In this issue, Purtle and colleagues (
1) provide a careful analysis of cross-sectional survey responses from 159 state and county behavioral health agency officials on the impacts of the COVID-19 pandemic on mental health services for youths. Many of the key findings are not surprising, such as the service challenges of telehealth equipment or Internet access, as well as the perceived negative mental health impacts on socially disadvantaged youths.
The surprising finding of the study is the low percentage of agency officials who perceive the pandemic as having a seriously negative impact on the receipt of youth services. Notably, only 15% of respondents indicated that the pandemic prevented youths from receiving needed mental health services, and only 12% believed there was a negative impact on the quality of services provided. In addition, only 15% believed there was a reduced supply of mental health services for youths. The online survey took place between September and October 2020. Since then, the pandemic has had two additional surges, which have prolonged the pandemic. Reading the analyses today, the concerns of the respondents seem considerably understated.
Purtle and colleagues indicate that access to care might not have suffered, owing to the rapid shift to telehealth models of care. What is not clear is the impact of the shift on service quality and the supply of service delivery. Although access to care is an important process measure and quality metric, additional quality measures are needed, including clinical outcomes through measurement-based care and patient-centered measures. In addition, the clinical impacts of the pandemic on youth mental health outcomes, such as hospitalizations, suicide, and toxicity or overdose deaths, will also need to be tracked over time. For example, early data suggest that youths from racial-ethnic minority groups currently have a higher suicide rate compared with prepandemic years.
Notably, service delivery for youths today is challenged to raise the quality of care in the face of workforce and staffing challenges, rising health care costs, and a shift toward value-based care. Youths receiving mental health care need better and more intensive care than baseline care currently provides, including clinical and wraparound care and home services. An example is early detection and coordinated specialty care that can affect the trajectory of care and outcomes in early psychosis.
Unfortunately, demand for services is rising while specialty training programs have not expanded nearly as quickly. The United States continues to be challenged by a lack of psychiatrists. We will have an estimated shortage of 14,280 to 31,091 psychiatrists by 2024 as well as a more rapidly aging workforce. This workforce shortage is coupled by rising health care costs for critical roles such as care coordinators, nurses, and clinicians, who are important in providing services to youths.
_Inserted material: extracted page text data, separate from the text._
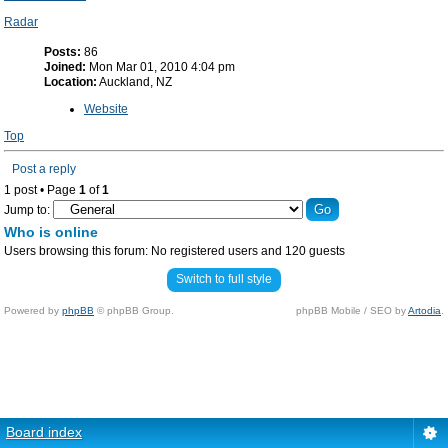
Radar
Posts:
86
Joined:
Mon Mar 01, 2010 4:04 pm
Location:
Auckland, NZ
Website
Top
Post a reply
1 post • Page
1
of
1
Jump to:
Who is online
Users browsing this forum: No registered users and 120 guests
Switch to full style
Powered by
phpBB
© phpBB Group.
phpBB Mobile / SEO by
Artodia
.
Board index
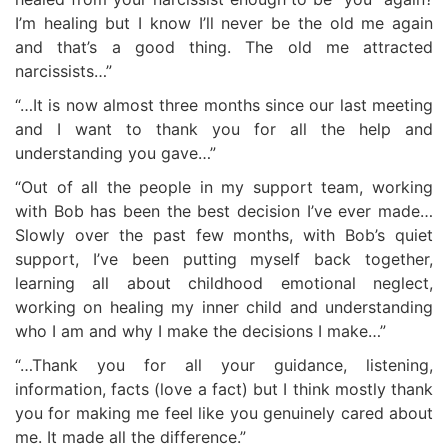
I’m healing but I know I’ll never be the old me again
and that’s a good thing. The old me attracted
narcissists…”
“…It is now almost three months since our last meeting
and I want to thank you for all the help and
understanding you gave…”
“Out of all the people in my support team, working
with Bob has been the best decision I’ve ever made…
Slowly over the past few months, with Bob’s quiet
support, I’ve been putting myself back together,
learning all about childhood emotional neglect,
working on healing my inner child and understanding
who I am and why I make the decisions I make…”
“…Thank you for all your guidance, listening,
information, facts (love a fact) but I think mostly thank
you for making me feel like you genuinely cared about
me. It made all the difference.”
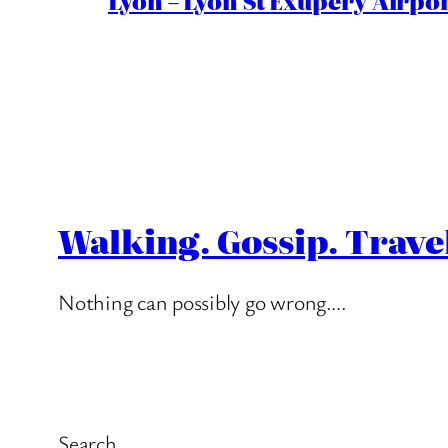
Lyon – Lyon St Exupéry Airpo
Walking. Gossip. Trave
Nothing can possibly go wrong….
Search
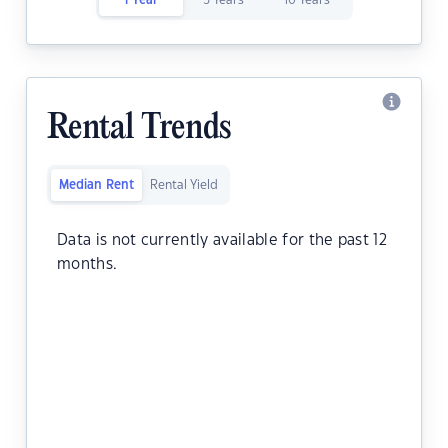
1 Year
5 Years
10 Years
Rental Trends
Median Rent
Rental Yield
Data is not currently available for the past 12
months.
Advanced practice professionals such as nurse practitioners and physician assistants will likely be relied on for service delivery, but educational and supervision structures are needed to provide high-quality care and fidelity to existing models of care for new providers who may not have had psychiatric training. These structures are especially important for the unique demands of youth services.
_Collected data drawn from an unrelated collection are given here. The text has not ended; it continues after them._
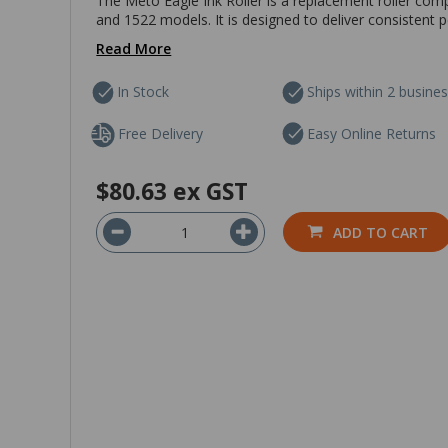
The Meto Eagle Ink Roller is a replacement roller com
and 1522 models. It is designed to deliver consistent 
Read More
In Stock
Ships within 2 busine
Free Delivery
Easy Online Returns
$80.63
ex GST
ADD TO CART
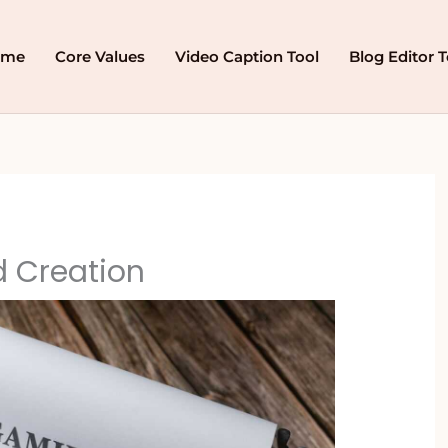
ome
Core Values
Video Caption Tool
Blog Editor T
 Creation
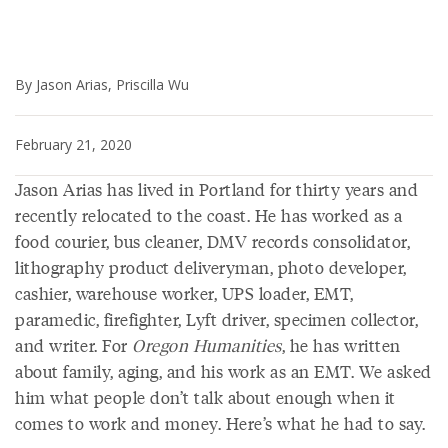
By Jason Arias, Priscilla Wu
February 21, 2020
Jason Arias has lived in Portland for thirty years and
recently relocated to the coast. He has worked as a
food courier, bus cleaner, DMV records consolidator,
lithography product deliveryman, photo developer,
cashier, warehouse worker, UPS loader, EMT,
paramedic, firefighter, Lyft driver, specimen collector,
and writer. For
Oregon Humanities
, he has written
about family, aging, and his work as an EMT. We asked
him what people don’t talk about enough when it
comes to work and money. Here’s what he had to say.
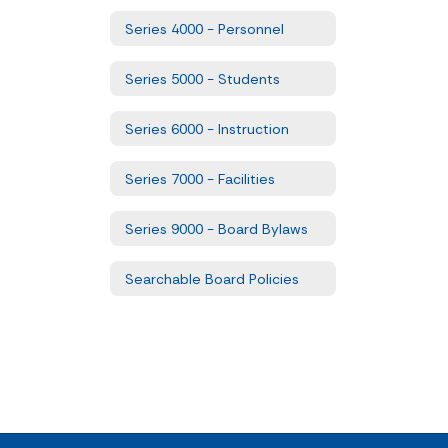
Series 4000 - Personnel
Series 5000 - Students
Series 6000 - Instruction
Series 7000 - Facilities
Series 9000 - Board Bylaws
Searchable Board Policies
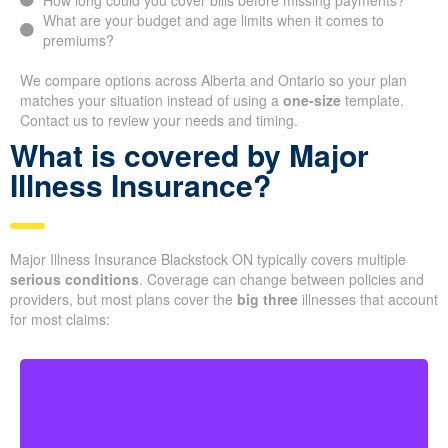
How long could you cover bills before missing payments?
What are your budget and age limits when it comes to
premiums?
We compare options across Alberta and Ontario so your plan
matches your situation instead of using a
one-size
template.
Contact us to review your needs and timing.
What is covered by Major
Illness Insurance?
Major Illness Insurance Blackstock ON typically covers multiple
serious conditions
. Coverage can change between policies and
providers, but most plans cover the
big three
illnesses that account
for most claims:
Increases in health care costs are important to consider in community mental health settings. Although care may be available, critical jobs are unfilled, and the nation’s youths may wait longer to access that care. In addition, models of care are shifting due to pandemic precautions and outbreaks. High-intensity in-home care services are often paused to follow public health guidelines for infection prevention. This begs the question: how well can a remote community workforce adapt to deliver high-quality telehealth services?
Purtle and colleagues provide a national snapshot of youth mental health services during the first year of the COVID-19 pandemic. More data are needed to understand critical aspects of care in the pandemic, including quality beyond the role of access to care and trends in health care costs that may well constrain care. Many agencies may not be able to keep up with the significant financial burden of services delivery or sustain high-quality care for vulnerable youths over the coming years.